大公资讯 > 中国时政 > 中国聚焦 > 正文

热闻

  • 图片

吴靖:资本裹挟下的网络公共领域“单极化”

传媒的问题不仅在于扭曲事实和制造虚幻图景,更重要是放任对公共生活的逃避与漫不经心、鼓励在面对媒体时的被动与轻信;网络资本为了迅速获取眼球和文化资本,在背后的策划与设计是一个基础的结构性问题。

  网络媒体中的交往理性:网络公共领域如何可能?

  哈贝马斯对于公共领域的规范性定义,不仅包括传播媒体的政治经济结构,话语的社会代表性等维度,还包括了对于交往实践、交往形式和交往伦理的规定。也就是说,公民文化一方面是公共交往的产物,另一方面也是公共交往得以进行的前提条件。实用主义哲学家杜威(1954)认为,"公众"不应该被简单地想象为"媒体观众"。公众只有在对话的过程中才存在,在私人家中消费传媒内容的原子化个体并不构成公众。在现代调查业数据中呈现出来的话语集合也并非真正的、至少不是唯一的"公共舆论"形态。古典民主理论非常关注公民是否相互交谈以及怎样交谈。如果说法律制度和媒体的政治经济结构是民主秩序的骨架,公民之间持续不断的交谈活动才是民主肌体的血肉。有了交谈,民主才进入了日常生活,成为生活世界的一部分,而不仅仅是一个愿景或者框架,成为未被实践的纸面民主。网络技术的产生一度让人们相信,在后现代和犬儒主义时代迅速消退的公民交谈文化,可以在虚拟空间中重新复兴。但对于实际存在的网络话语的经验研究再一次表明,技术乐观主义者需要调低期待度。网络话语的质量只能与现有的公民文化保持一致。在当下中国的公民文化中,用独白代替对话,附和代替质疑,恭维代替疑问,情绪宣泄代替理性辩论,以势压人代替平等包容,断章取义制造谣言代替尊重对手公平竞争等日常生活中的交往现象都一一出现在网络空间中。而且由于网络应用的技术设计以资本和权力的需求为指针,网络主流话语的宣传性和独裁性并不亚于传统媒体。

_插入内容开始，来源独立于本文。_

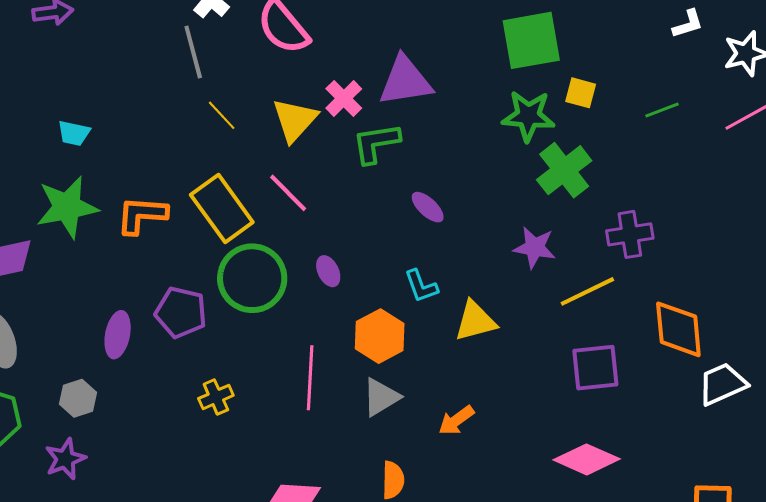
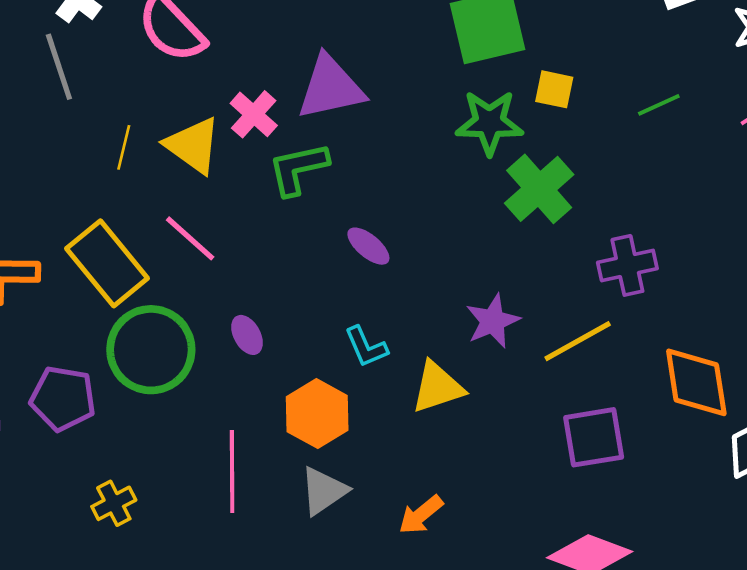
yellow line: (222, 115) -> (124, 147), moved, turned 60
yellow triangle: (295, 120) -> (193, 145), turned -33
purple star: (535, 248) -> (493, 321), moved, turned -30

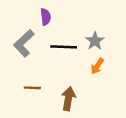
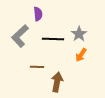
brown line: (32, 88) -> (37, 67), moved

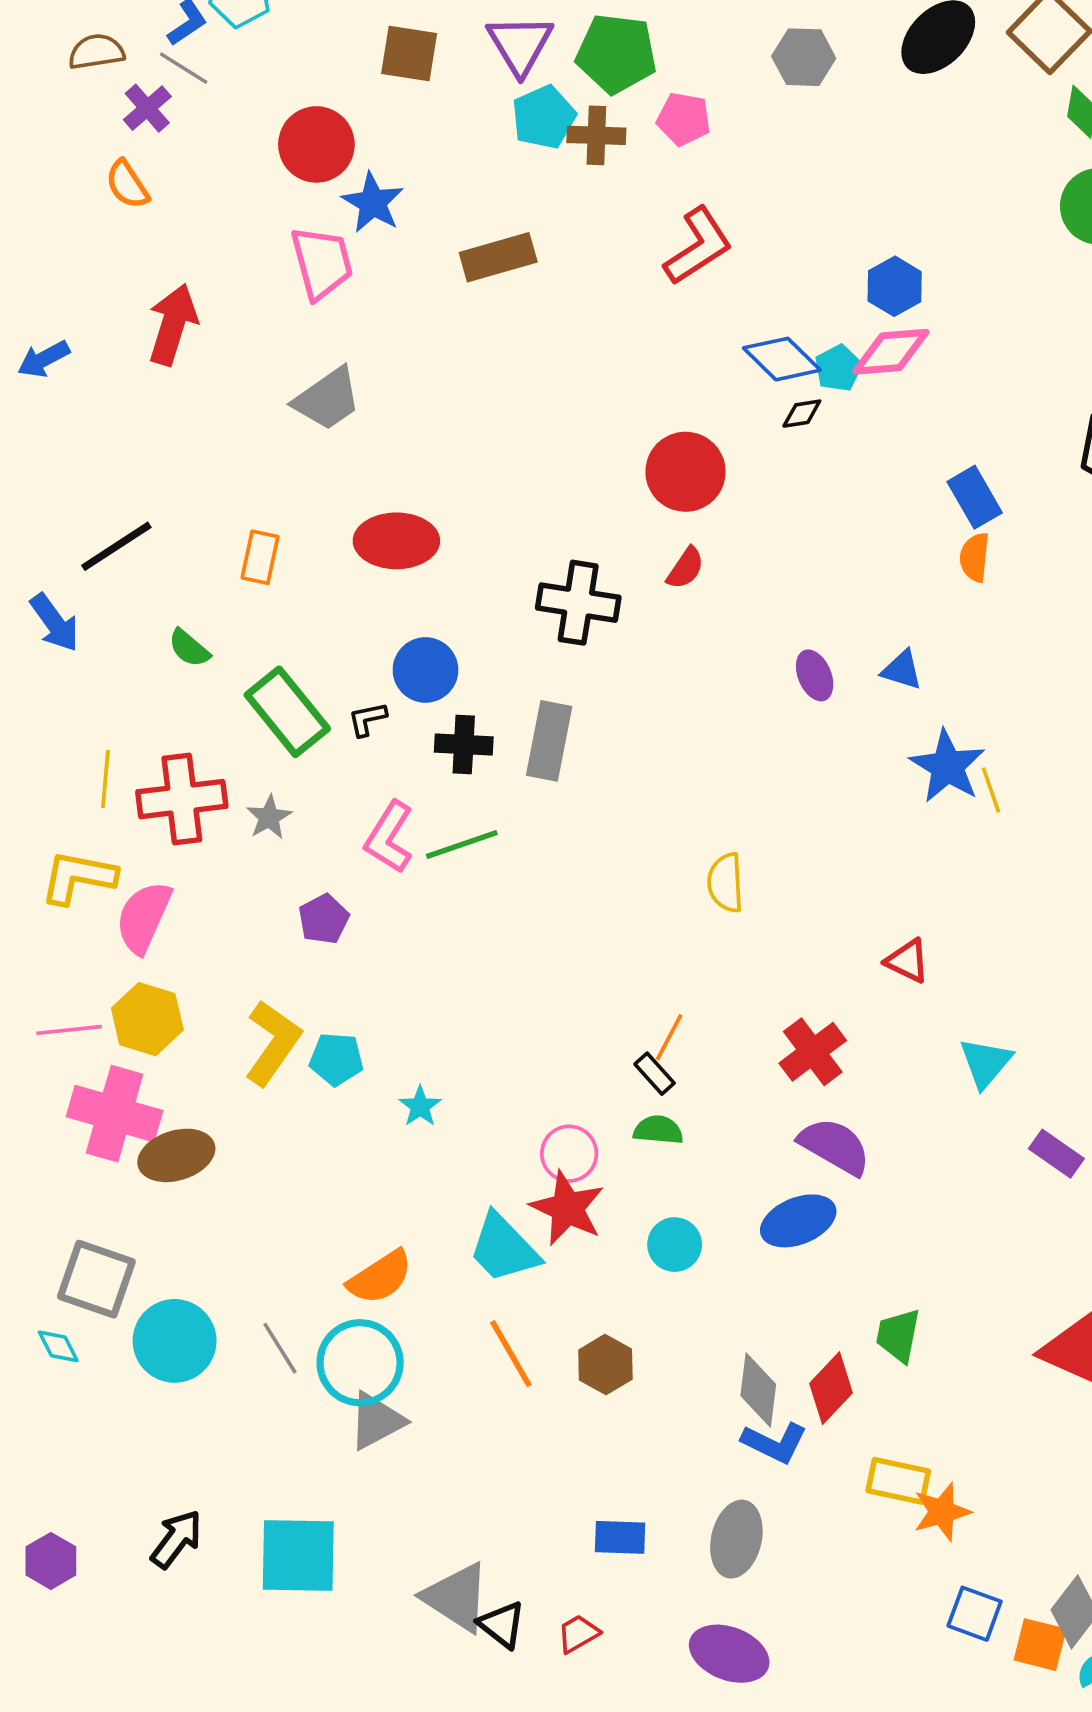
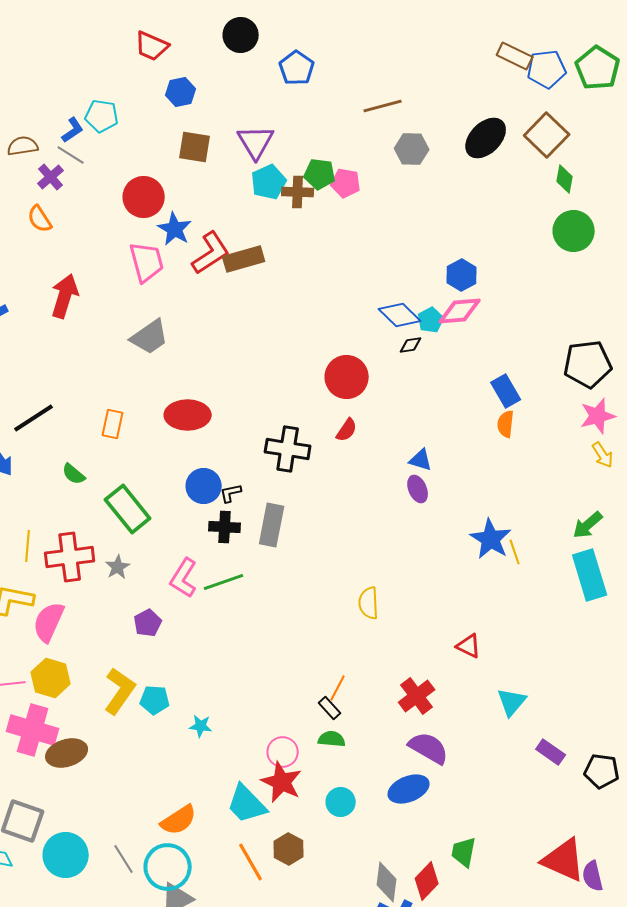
green pentagon: (616, 54) -> (320, 174), moved, size x0.7
red L-shape: (698, 246) -> (211, 253), moved
blue triangle: (902, 670) -> (421, 460), moved
black L-shape: (367, 719) -> (231, 493), moved
cyan star: (420, 1106) -> (201, 726), turned -30
brown hexagon: (605, 1365) -> (289, 849), moved

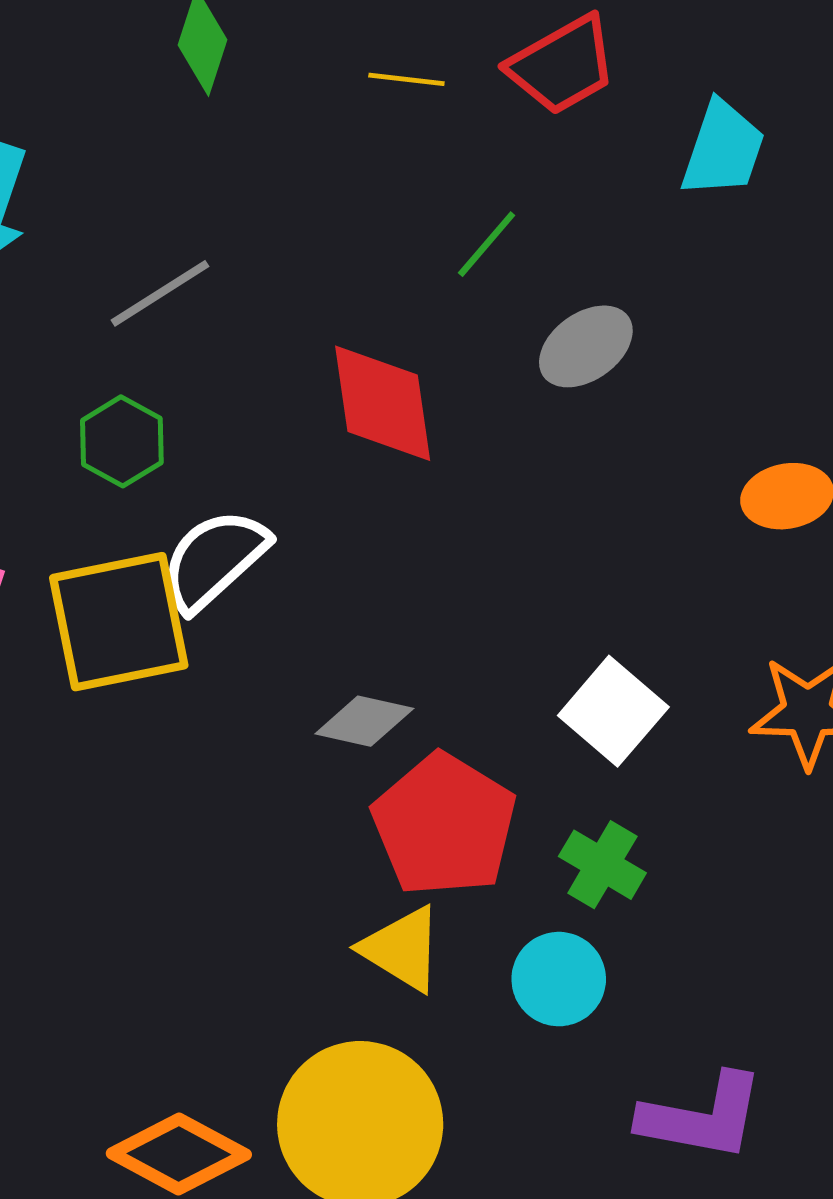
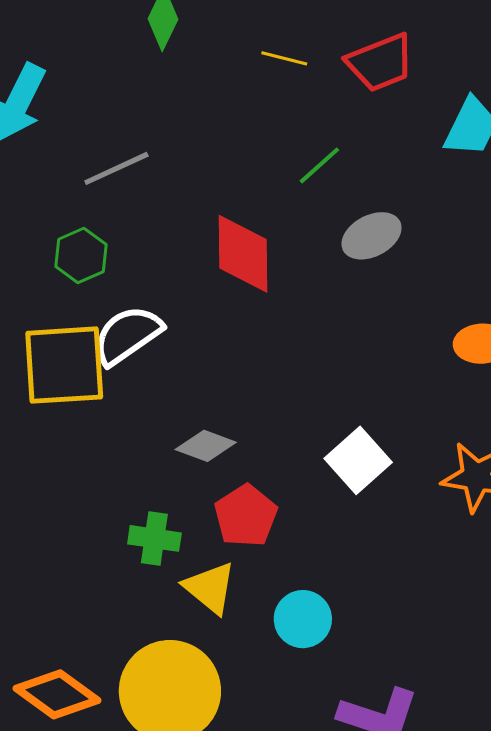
red pentagon: (444, 825) -> (246, 516), size x0.7
green cross: (602, 865) -> (154, 538), moved, turned -30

  一位硕士研究生(张紫瑞,2011)在对新浪微博进行了较为全面和深入的观察后指出,微博话语与理想公共领域的距离不仅体现在结构与制度层面,更体现在公民文化层面。比如,微博上的参与者不是真正的主体性平等的公众。微博用户之间的地位和文化资本不平等。并且,微博用户是"即逝公众"而不是真正的公众。"即逝公众"随着媒体事件的发生而产生,随着事件的结束而消失,难以对议题保持持续的关注,因此很难对议题所涉及的深层次的社会或政治问题产生实际影响。当有公共事件发生时,微博用户会表现出极大的参与热情,而当事件趋近尾声或有新的事件发生时,用户的注意力也会急速衰退,因此微博用户符合"即逝公众"的特点。微博用户比较偏爱负面信息,追求刺激、震撼性的消息,尤其是揭露社会黑暗面的事件。同时,微博用户表现出急躁情绪,对于事件真伪、来龙去脉不做深究便急于表达意见。因此,微博用户距离真正的公众还有一定的差距。另外,微博上的话语理性因素与非理性因素并存;对异议接受程度较低,讨论难以达成共识。对于社会焦点议题的讨论容易陷入情绪宣泄的漩涡,表现出极端立场和武断态度,攻击持不同意见者,导致论者之间冲突;持续性的对话难以形成,对话会随时被打断或者重点被转移;一些微博用户持"围观"态度,不介入议题的讨论;等等。这些非理性因素的存在影响了议题的深入讨论和共识的达成。微博上的讨论存在的另一问题是,对异议的接受程度低,不同观点之间难以相互理解和协调,导致共识难以达成。

\

  对于公众与公共领域所存在的问题,90多年前的两位美国思想家李普曼和杜威在《公共舆论》(1922)、《公众及其问题》(1927)、《民主与教育》(1919)等著作中进行过深入的讨论,他们分别为民主的现状做出了诊断,并给出了经典的解决方案。两人对民主所面临的问题的分析是一致的,在大众社会的出现、大众传媒的普及、公共生活的衰退、商业化的内容生产等环境下,公众的民主素养在退化,民主的前景堪忧。但是两人给出了截然相反的解决方案。直到今天,他们之间的分歧仍旧是我们思考当代民主及其改进方向时所必须面对的路径选择。李普曼认为公众不堪重负也不能被赋予重任,真正公共利益的达成需要科学研究与专家治理。而杜威坚持民主是可行的,他认为如果民众还不能胜任民主的责任,那么真正的出路不是专家统治,而是对公众意识的启蒙。大众传媒恰恰是启蒙的重要机构之一。传媒的问题不仅仅在于扭曲事实和在人们头脑中制造虚幻的图景,更重要的是在于放任人们对公共生活的逃避与漫不经心,以及鼓励在面对媒体时的被动与轻信。传播不是为了传送数据和信息,而是为了达致理解和协调行动。对于李普曼来说,只要解决了传播过程中的真相和再现的问题,就解决了民主危机;但对于杜威来说,民主的精髓在于沟通而不在于真实,即便是我们掌握了准确再现现实的方法,也不一定意味着能够形成公共舆论。舆论的形成有赖于交流、讨论和沟通,以及一种共同生活、相互扶持的意愿,这些都不能由科学和真相来保证,只能在人类的交往中共同构建。我们真正缺少的,不是更科学的统计和更精确的数据,而是一个活跃的公共生活的机制,而大众传媒是这个机制的重要环节,媒体的作用不仅在于告知,还在于引发讨论、交流和批评。传媒不是要告诉人们什么是他们的利益所在,而是要促使公众对公共利益感兴趣(to make the public interested in public interests)。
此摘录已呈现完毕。